ASSIGNMENT ▸ Below is a listing. Set down exactly the lines from the one containing "Familienaufstellung Bernkastel-Wittlich" through the one containing "Familienaufstellung Bitburg-Pruem", both ends included, and leave out the rest.
***** LISTED RECORDS
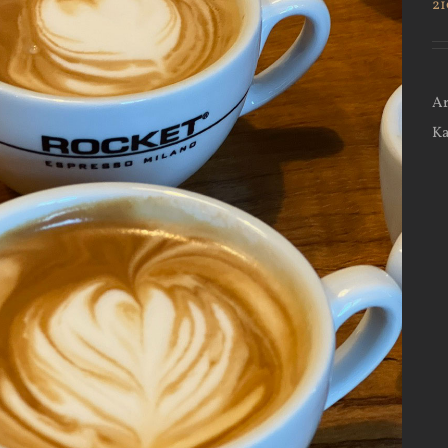
21
Ar
Ka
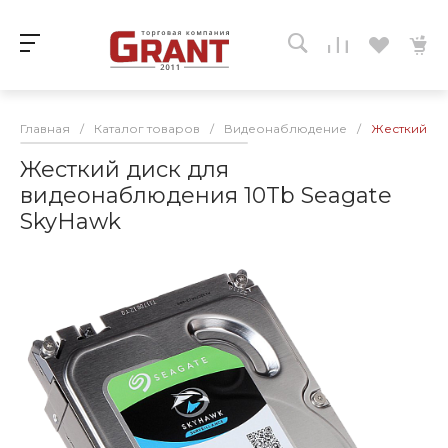
Главная
/
Каталог товаров
/
Видеонаблюдение
/
Жесткий ди
Жесткий диск для
видеонаблюдения 10Tb Seagate
SkyHawk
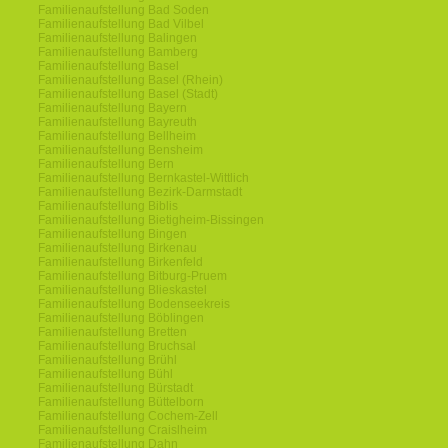
Familienaufstellung Bad Soden
Familienaufstellung Bad Vilbel
Familienaufstellung Balingen
Familienaufstellung Bamberg
Familienaufstellung Basel
Familienaufstellung Basel (Rhein)
Familienaufstellung Basel (Stadt)
Familienaufstellung Bayern
Familienaufstellung Bayreuth
Familienaufstellung Bellheim
Familienaufstellung Bensheim
Familienaufstellung Bern
Familienaufstellung Bernkastel-Wittlich
Familienaufstellung Bezirk-Darmstadt
Familienaufstellung Biblis
Familienaufstellung Bietigheim-Bissingen
Familienaufstellung Bingen
Familienaufstellung Birkenau
Familienaufstellung Birkenfeld
Familienaufstellung Bitburg-Pruem
Familienaufstellung Blieskastel
Familienaufstellung Bodenseekreis
Familienaufstellung Böblingen
Familienaufstellung Bretten
Familienaufstellung Bruchsal
Familienaufstellung Brühl
Familienaufstellung Bühl
Familienaufstellung Bürstadt
Familienaufstellung Büttelborn
Familienaufstellung Cochem-Zell
Familienaufstellung Craislheim
Familienaufstellung Dahn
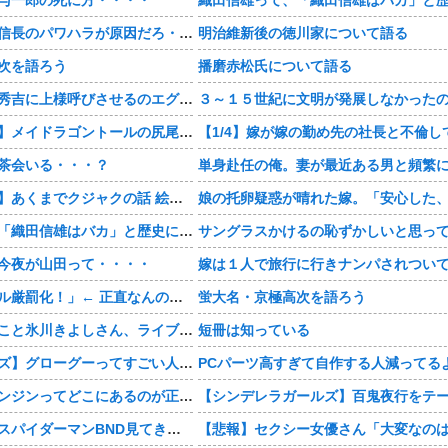
【豊臣兄弟！】信長のパワハラが原因だろ・・・？
明治維新後の徳川家について語る
次を語ろう
播磨赤松氏について語る
【豊臣兄弟！】秀吉に上様呼びさせるのエグいな・・・・
【おすすめ漫画】メイドラゴントールの尻尾もふもふ・・・・
茶会いる・・・？
【おすすめ漫画】あくまでクジャクの話 絵が綺麗・・・・
織田信雄って、「織田信雄はバカ」と歴史に書かれているが今まで家が残っているんでバカではないよな？
今夜が山田って・・・・
「自転車のルール厳罰化！」← 正直なんの意味もなかった件www
蛍大名・京極高次を語ろう
【画像】KIINA.こと氷川きよしさん、ライブを前にあたシコ欲全開www
短冊は知っている
【スターウォーズ】グローグーってすごい人気あるんだな…
PCパーツ高すぎて自作する人減ってる
結局さ、車のエンジンってどこにあるのが正解なんだよ！
【感想まとめ】スパイダーマンBND見てきたよ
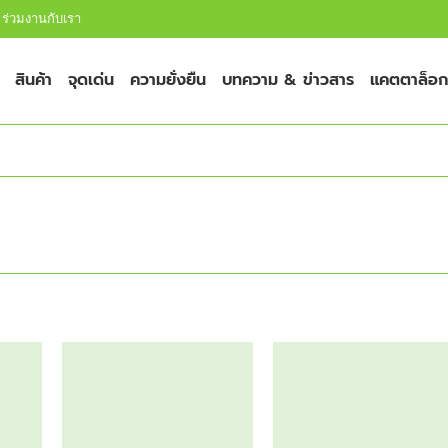
ร่วมงานกับเรา
สินค้า
จุดเด่น
ความยั่งยืน
บทความ & ข่าวสาร
แคตตาล็อก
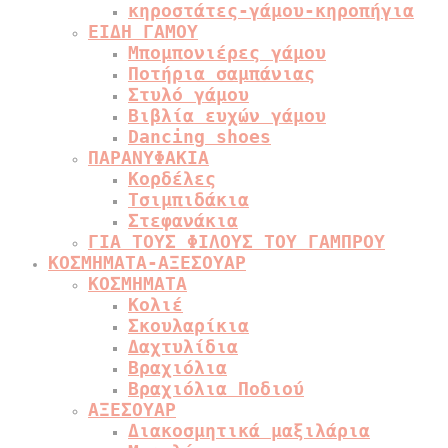
κηροστάτες-γάμου-κηροπήγια
ΕΙΔΗ ΓΑΜΟΥ
Μπομπονιέρες γάμου
Ποτήρια σαμπάνιας
Στυλό γάμου
Βιβλία ευχών γάμου
Dancing shoes
ΠΑΡΑΝΥΦΑΚΙΑ
Κορδέλες
Τσιμπιδάκια
Στεφανάκια
ΓΙΑ ΤΟΥΣ ΦΙΛΟΥΣ ΤΟΥ ΓΑΜΠΡΟΥ
ΚΟΣΜΗΜΑΤΑ-ΑΞΕΣΟΥΑΡ
ΚΟΣΜΗΜΑΤΑ
Κολιέ
Σκουλαρίκια
Δαχτυλίδια
Βραχιόλια
Βραχιόλια Ποδιού
ΑΞΕΣΟΥΑΡ
Διακοσμητικά μαξιλάρια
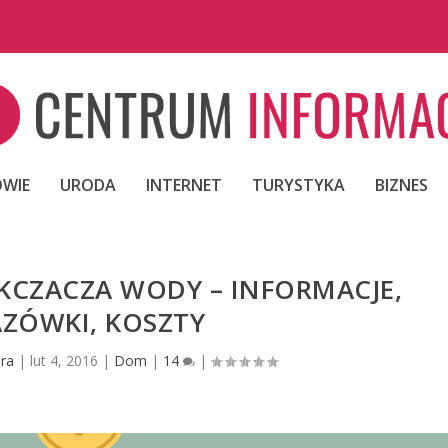
WIE
URODA
INTERNET
TURYSTYKA
BIZNES
KCZACZA WODY – INFORMACJE,
ZÓWKI, KOSZTY
ra
|
lut 4, 2016
|
Dom
|
14
|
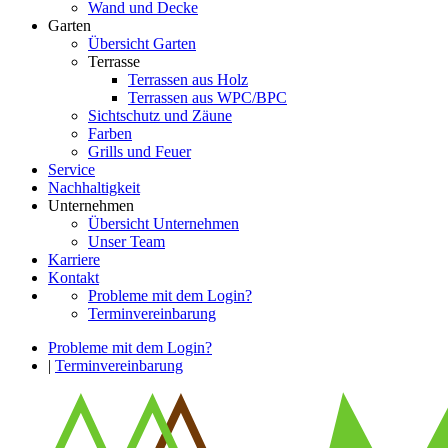
Wand und Decke
Garten
Übersicht Garten
Terrasse
Terrassen aus Holz
Terrassen aus WPC/BPC
Sichtschutz und Zäune
Farben
Grills und Feuer
Service
Nachhaltigkeit
Unternehmen
Übersicht Unternehmen
Unser Team
Karriere
Kontakt
Probleme mit dem Login?
Terminvereinbarung
Probleme mit dem Login?
|
Terminvereinbarung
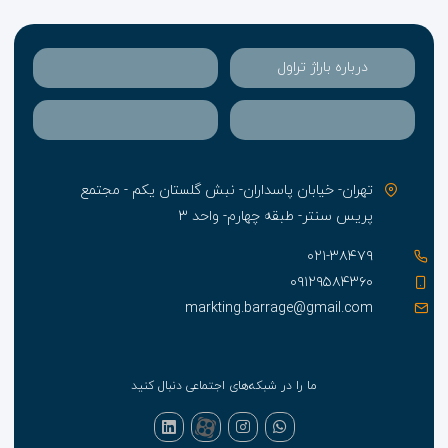
درباره باراژ تراول
تهران- خیابان پاسداران- نبش گلستان یکم - مجتمع
پریس سنتر- طبقه چهارم- واحد ۳
۰۲۱-۳۸۴۷۹
۰۹۱۲۹۵۸۴۳۶۰
markting.barrage@gmail.com
ما را در شبکه‌های اجتماعی دنبال کنید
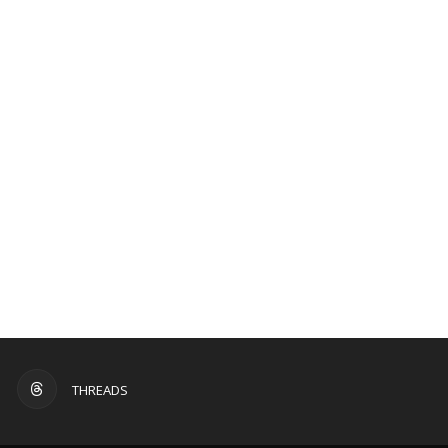
Office 365
Outlook Live
THREADS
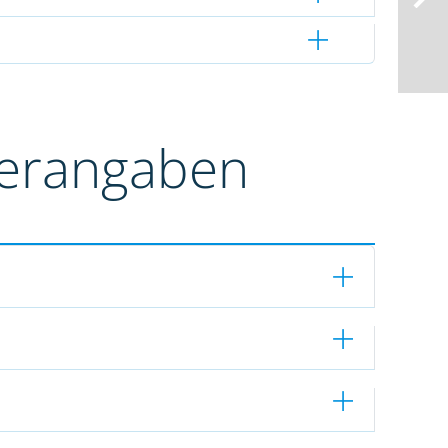
terangaben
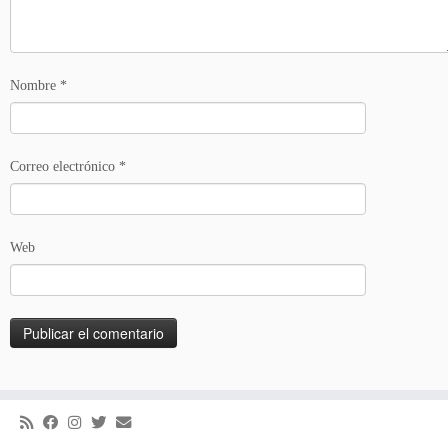
Nombre
*
Correo electrónico
*
Web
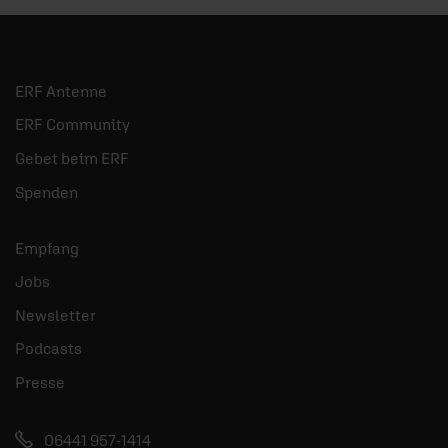
ERF Antenne
ERF Community
Gebet beim ERF
Spenden
Empfang
Jobs
Newsletter
Podcasts
Presse
06441 957-1414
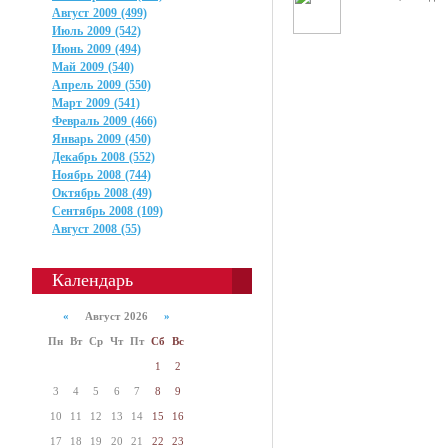
Август 2009 (499)
Июль 2009 (542)
Июнь 2009 (494)
Май 2009 (540)
Апрель 2009 (550)
Март 2009 (541)
Февраль 2009 (466)
Январь 2009 (450)
Декабрь 2008 (552)
Ноябрь 2008 (744)
Октябрь 2008 (49)
Сентябрь 2008 (109)
Август 2008 (55)
Календарь
«
Август 2026
»
Пн
Вт
Ср
Чт
Пт
Сб
Вс
1
2
3
4
5
6
7
8
9
10
11
12
13
14
15
16
17
18
19
20
21
22
23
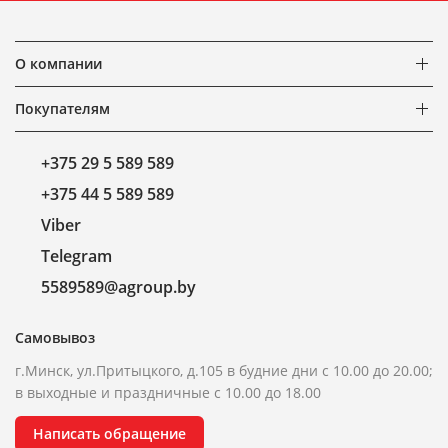
О компании
Покупателям
+375 29 5 589 589
+375 44 5 589 589
Viber
Telegram
5589589@agroup.by
Самовывоз
г.Минск, ул.Притыцкого, д.105 в будние дни с 10.00 до 20.00;
в выходные и праздничные с 10.00 до 18.00
Написать обращение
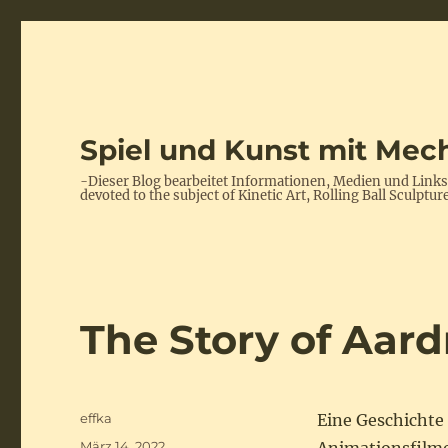
Spiel und Kunst mit Mech
-Dieser Blog bearbeitet Informationen, Medien und Link
devoted to the subject of Kinetic Art, Rolling Ball Scul
The Story of Aar
Autor
effka
Eine Geschichte
Veröffentlicht
März 14, 2022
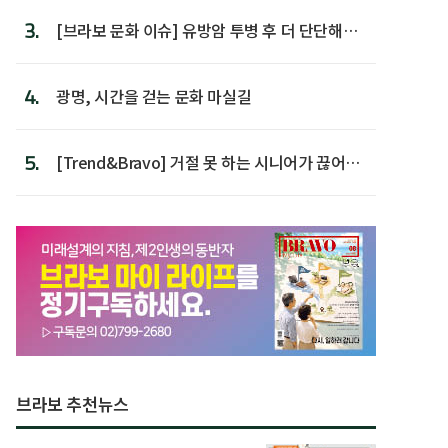
3.
[브라보 문화 이슈] 유방암 투병 후 더 단단해진
박미선
4.
광명, 시간을 걷는 문화 마실길
5.
[Trend&Bravo] 거절 못 하는 시니어가 끊어야
할 행동 5
브라보 추천뉴스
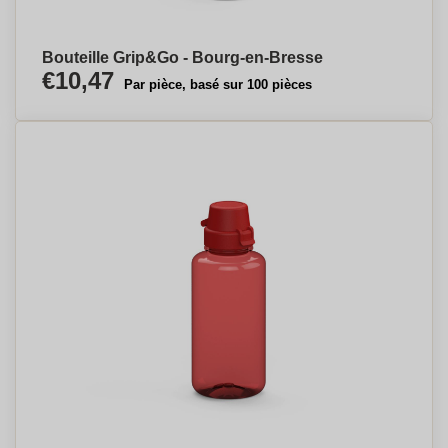
Bouteille Grip&Go - Bourg-en-Bresse
€10,47
Par pièce, basé sur 100 pièces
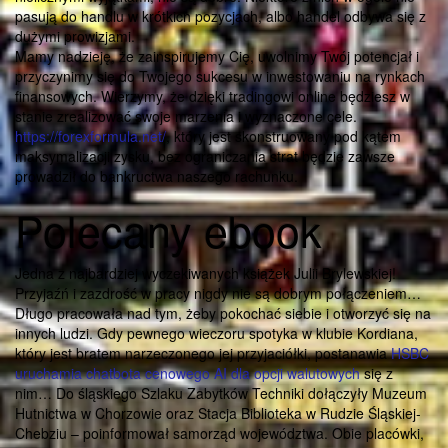
pasują do handlu w krótkich pozycjach, albo handel odbywa się z
dużymi prowizjami.
Mamy nadzieję, że zainspirujemy Cię, uwolnimy Twój potencjał i
przyczynimy się do Twojego sukcesu w inwestowaniu na rynkach
finansowych. Wierzymy, że dzięki tradingowi online będziesz w
stanie zrealizować swoje marzenia i wyznaczone cele.
https://forexformula.net/
, który jest skonstruowany pod kątem
maksymalizacji zysku, bez ograniczania strat będzie zawsze
prowadził do bankructwa naszego rachunku.
Polecany ebook
Jedna z najbardziej wyczekiwanych książek Julii Brylewskiej!
Przyjaźń i zazdrość w pracy nigdy nie są dobrym połączeniem…
Długo pracowała nad tym, żeby pokochać siebie i otworzyć się na
innych ludzi. Gdy pewnego wieczoru spotyka w klubie Kordiana,
który jest bratem narzeczonego jej przyjaciółki, postanawia
HSBC
uruchamia chatbota cenowego AI dla opcji walutowych
się z
nim… Do śląskiego Szlaku Zabytków Techniki dołączyły Muzeum
Hutnictwa w Chorzowie oraz Stacja Biblioteka w Rudzie Śląskiej-
Chebziu – poinformował samorząd województwa. Obie placówki,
**********
EXPECTED OUTPUT ▸
Familienaufstellung Bernkastel-Wittlich
Familienaufstellung Bezirk-Darmstadt
Familienaufstellung Biblis
Familienaufstellung Bietigheim-Bissingen
Familienaufstellung Bingen
Familienaufstellung Birkenau
Familienaufstellung Birkenfeld
Familienaufstellung Bitburg-Pruem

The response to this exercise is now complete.